WORKING DATA:

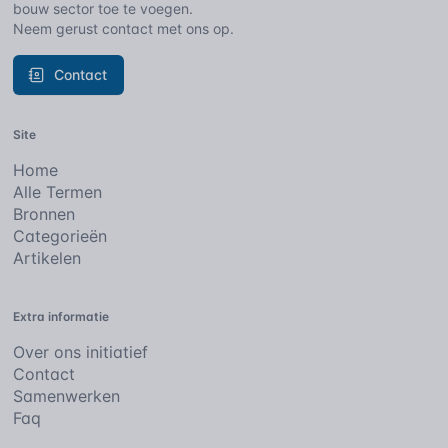
bouw sector toe te voegen.
Neem gerust contact met ons op.
Contact
Site
Home
Alle Termen
Bronnen
Categorieën
Artikelen
Extra informatie
Over ons initiatief
Contact
Samenwerken
Faq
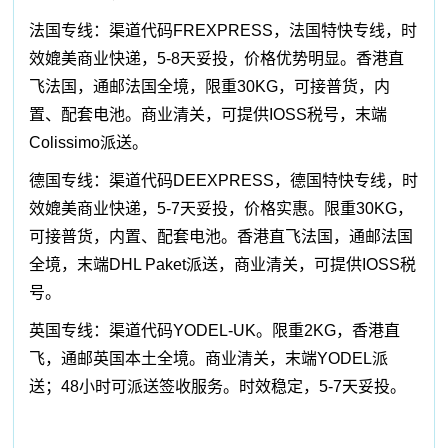
法国专线：渠道代码FREXPRESS，法国特快专线，时
效媲美商业快递，5-8天妥投，价格优势明显。香港直
飞法国，通邮法国全境，限重30KG，可接普货，内
置、配套电池。商业清关，可提供IOSS税号，末端
Colissimo派送。
德国专线：渠道代码DEEXPRESS，德国特快专线，时
效媲美商业快递，5-7天妥投，价格实惠。限重30KG，
可接普货，内置、配套电池。香港直飞法国，通邮法国
全境，末端DHL Paket派送，商业清关，可提供IOSS税
号。
英国专线：渠道代码YODEL-UK。限重2KG，香港直
飞，通邮英国本土全境。商业清关，末端YODEL派
送；48小时可派送签收服务。时效稳定，5-7天妥投。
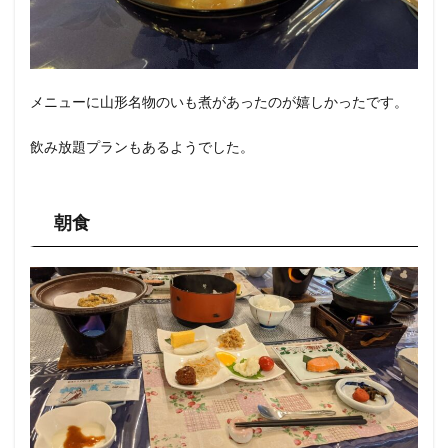
メニューに山形名物のいも煮があったのが嬉しかったです。
飲み放題プランもあるようでした。
朝食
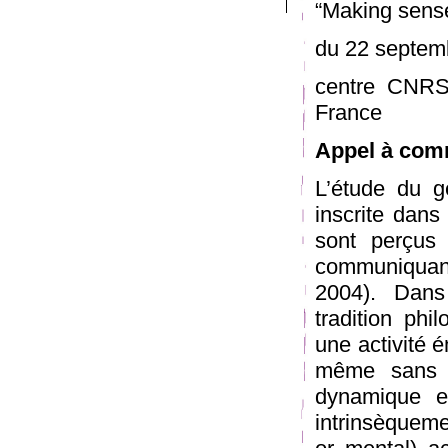
“Making sense
du 22 septem
centre CNRS
France
Appel à com
L’étude du ge
inscrite dans
sont perçus 
communiquan
2004). Dans
tradition ph
une activité é
même sans pré
dynamique e
intrinsèqueme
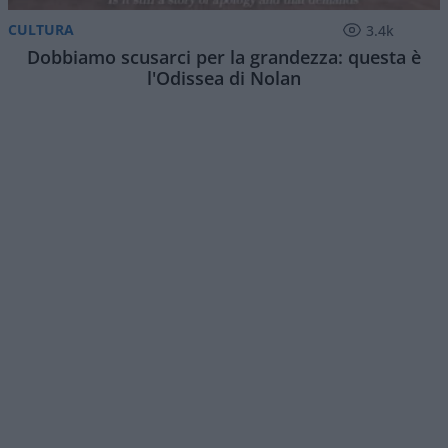
CULTURA
3.4k
Dobbiamo scusarci per la grandezza: questa è
l'Odissea di Nolan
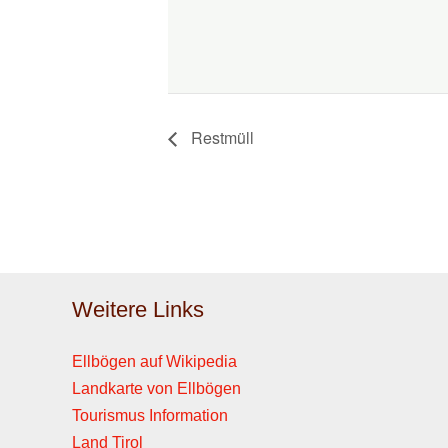
Restmüll
Weitere Links
Ellbögen auf Wikipedia
Landkarte von Ellbögen
Tourismus Information
Land Tirol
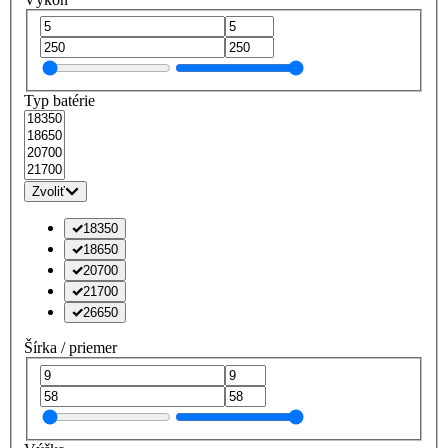
Typ batérie
Zvoliť
18350
18650
20700
21700
26650
Šírka / priemer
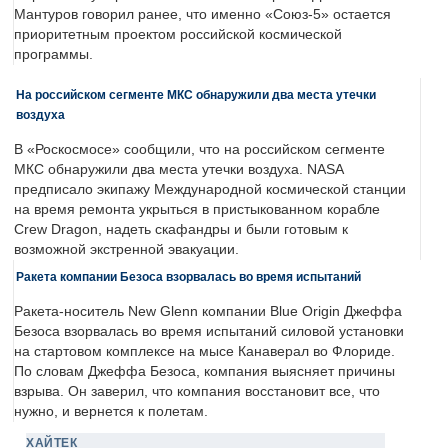
Мантуров говорил ранее, что именно «Союз-5» остается
приоритетным проектом российской космической
программы.
На российском сегменте МКС обнаружили два места утечки
воздуха
В «Роскосмосе» сообщили, что на российском сегменте
МКС обнаружили два места утечки воздуха. NASA
предписало экипажу Международной космической станции
на время ремонта укрыться в пристыкованном корабле
Crew Dragon, надеть скафандры и были готовым к
возможной экстренной эвакуации.
Ракета компании Безоса взорвалась во время испытаний
Ракета-носитель New Glenn компании Blue Origin Джеффа
Безоса взорвалась во время испытаний силовой установки
на стартовом комплексе на мысе Канаверал во Флориде.
По словам Джеффа Безоса, компания выясняет причины
взрыва. Он заверил, что компания восстановит все, что
нужно, и вернется к полетам.
ХАЙТЕК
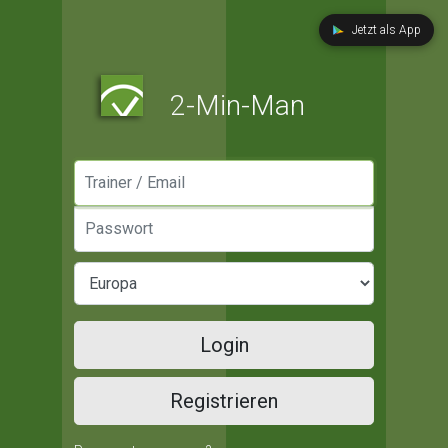
Jetzt als App
2-Min-Man
Manager / Email
Passwort
Login
Registrieren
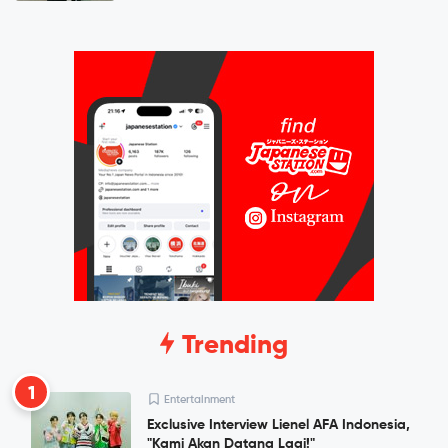
Trending
1
Entertainment
Exclusive Interview Lienel AFA Indonesia,
"Kami Akan Datang Lagi!"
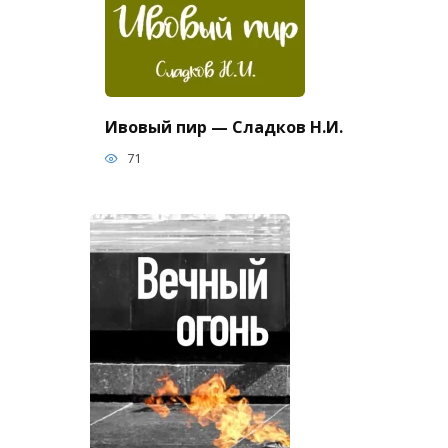
Ивовый пир — Сладков Н.И.
71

EXERCISE:
When you reach the line containing "飞，通邮英国本土全境。商业清关，末端YODEL派" in the entries above, begin restating word for word, and stop once the line containing "Dobbiamo scusarci per la grandezza: questa è" has been given. Omit the pictures.

SOLUTION FOR THIS EXERCISE:
飞，通邮英国本土全境。商业清关，末端YODEL派
送；48小时可派送签收服务。时效稳定，5-7天妥投。
メニューに山形名物のいも煮があったのが嬉しかったです。
飲み放題プランもあるようでした。
朝食
“Making sense
du 22 septem
centre CNRS
France
Appel à com
L’étude du ge
inscrite dans
sont perçus 
communiquan
2004). Dans
tradition ph
une activité é
même sans pré
dynamique e
intrinsèqueme
CULTURA
3.4k
Dobbiamo scusarci per la grandezza: questa è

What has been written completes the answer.